For Quebec City it was a great day. Flags and bunting had been hung from public buildings and churches; prominent among the decorations were the yellow and white colors of the papacy and nostalgic fleurs-de-lis. Bells of 27 Roman Catholic churches pealed a welcome. From behind grey clouds the sun burst forth, as the car bearing the tall, 42-year-old archbishop-designate, the Most Rev. Maurice Roy, drove through the crowded streets. Women pushed to the car's side, held up their children for a blessing. Msgr. Roy had arrived for his consecration as the eleventh archbishop of the Dominion's oldest diocese.
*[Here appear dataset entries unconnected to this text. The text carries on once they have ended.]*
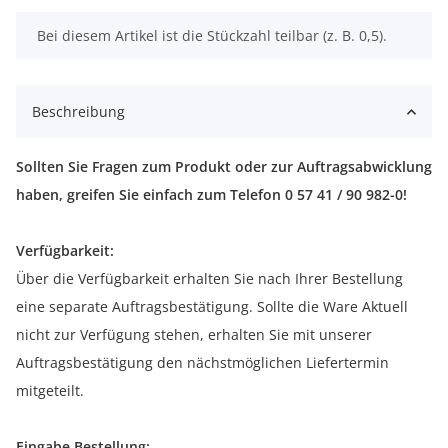
x
Bei diesem Artikel ist die Stückzahl teilbar (z. B. 0,5).
Beschreibung
Sollten Sie Fragen zum Produkt oder zur Auftragsabwicklung
haben, greifen Sie einfach zum Telefon 0 57 41 / 90 982-0!
Verfügbarkeit:
Über die Verfügbarkeit erhalten Sie nach Ihrer Bestellung
eine separate Auftragsbestätigung. Sollte die Ware Aktuell
nicht zur Verfügung stehen, erhalten Sie mit unserer
Auftragsbestätigung den nächstmöglichen Liefertermin
mitgeteilt.
Eingabe Bestellung: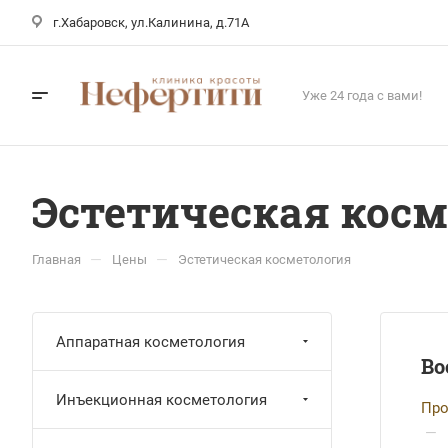
г.Хабаровск, ул.Калинина, д.71А
Уже 24 года с вами!
Эстетическая кос
—
—
Главная
Цены
Эстетическая косметология
Аппаратная косметология
Во
Инъекционная косметология
Про
—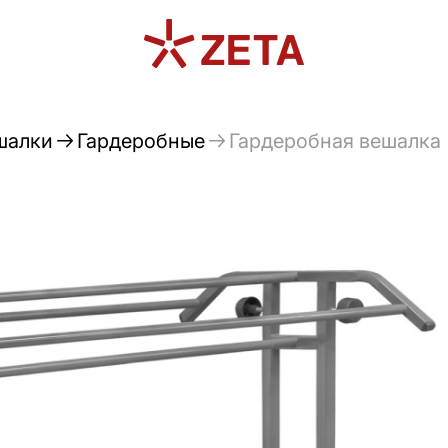
шалки
Гардеробные
Гардеробная вешалка "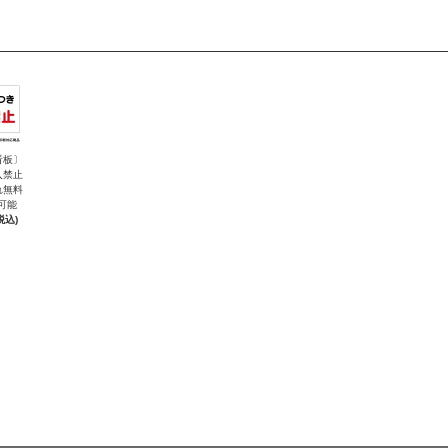
看板〕
入禁止
れ無料
可能
税込)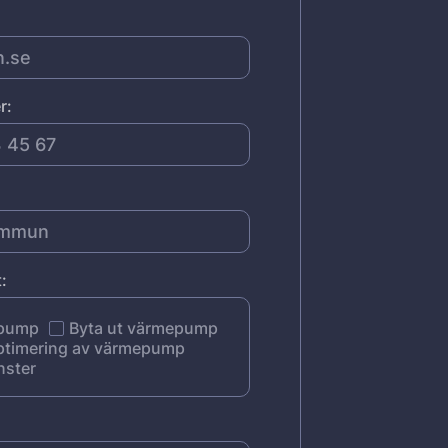
r:
:
epump
Byta ut värmepump
ptimering av värmepump
nster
At the archiepiscopal palace on the city heights, the new archbishop took his vows before the Quebec Metropolitan Chapter. Then, changing from robes of violet to robes of white, he proceeded to the nearby Basilica of Notre Dame (the same church in which he had been baptised, confirmed, and ordained) for the ritual of enthronement. With all the solemnity that bespeaks the age-old traditions of the Church, the Apostolic Delegate, Monsignor Ildebrando Antoniutti, bestowed upon him the crosier, symbolic of his office, then led him to the archiepiscopal throne.

Suspended from the ceiling of the basilica, high above the Archbishop's head, were the red hats of his four immediate predecessors as archbishop of Quebec, the late Cardinals Taschereau, Begin, Rouleau and Villeneuve. Quebeckers felt sure that some day soon their new archbishop would receive the red hat himself.